Stripe may require Users to provide information to verify age and eligibility for payouts. This verification is handled by Stripe and is not visible to Flaer. If Stripe determines that a User does not meet legal age requirements:

• payouts will not be processed,

• rewards may be forfeited,

• the account may be disabled.

11.4 Advertisers

Businesses using the Flaer Ads App must be operated by individuals who are:

• at least 18 years old, and

• authorized to manage a business profile.

We do not allow minors to create or manage Advertiser accounts.

11.5 Reporting Concerns

If you believe that a child's information has been collected by mistake, contact us at:

• legal@flaer.app

Flaer will investigate and delete any data collected from an ineligible child.

12. Changes to This Privacy Policy

We may update or modify this Privacy Policy from time to time to reflect changes in our products, services, legal obligations, or operational practices. When we make changes, we will update the "Last Updated" date at the top of this document.

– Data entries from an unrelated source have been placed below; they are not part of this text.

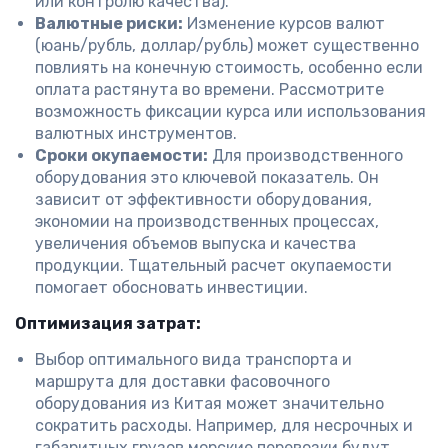
или контролю качества).
Валютные риски:
Изменение курсов валют
(юань/рубль, доллар/рубль) может существенно
повлиять на конечную стоимость, особенно если
оплата растянута во времени. Рассмотрите
возможность фиксации курса или использования
валютных инструментов.
Сроки окупаемости:
Для производственного
оборудования это ключевой показатель. Он
зависит от эффективности оборудования,
экономии на производственных процессах,
увеличения объемов выпуска и качества
продукции. Тщательный расчет окупаемости
помогает обосновать инвестиции.
Оптимизация затрат:
Выбор оптимального вида транспорта и
маршрута для доставки фасовочного
оборудования из Китая может значительно
сократить расходы. Например, для несрочных и
габаритных грузов морские перевозки будут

If the changes are significant, we will provide additional notice through one or more of the following methods:

• posting an in-app notification,

• sending an email to the address associated with your account,

• displaying an announcement on our website.

All changes become effective when posted unless otherwise specified. Your continued use of the Flaer Customer App or Flaer Ads App after the revised Privacy Policy becomes effective constitutes your acceptance of the updated terms. If you do not agree to the updated Privacy Policy, you must stop using the service and may request account deletion at legal@flaer.app.

13. Contact Information

If you have questions, requests, or concerns regarding this Privacy Policy or our data practices, you may contact us at:

Flaer, Inc.

251 Little Falls Drive Wilmington, DE 19808 United States

Email: legal@flaer.app

We respond to verified privacy-related requests within the timeframes required by applicable law.

14. Effective Date and Scope

This Privacy Policy applies to all Users and Advertisers who use the Flaer Customer App, the Flaer Ads App, or any related services provided by Flaer, Inc. It also applies to all personal data processed in connection with these services, regardless of the User's country of residence.

This Privacy Policy is effective as of:

• December 1, 2025

and remains in effect until replaced or updated. Any future revisions will be posted within the app or on our website and will include a new "Last Updated" date. Your continued use of Flaer after the effective date of an updated Privacy Policy constitutes acceptance of the revised terms.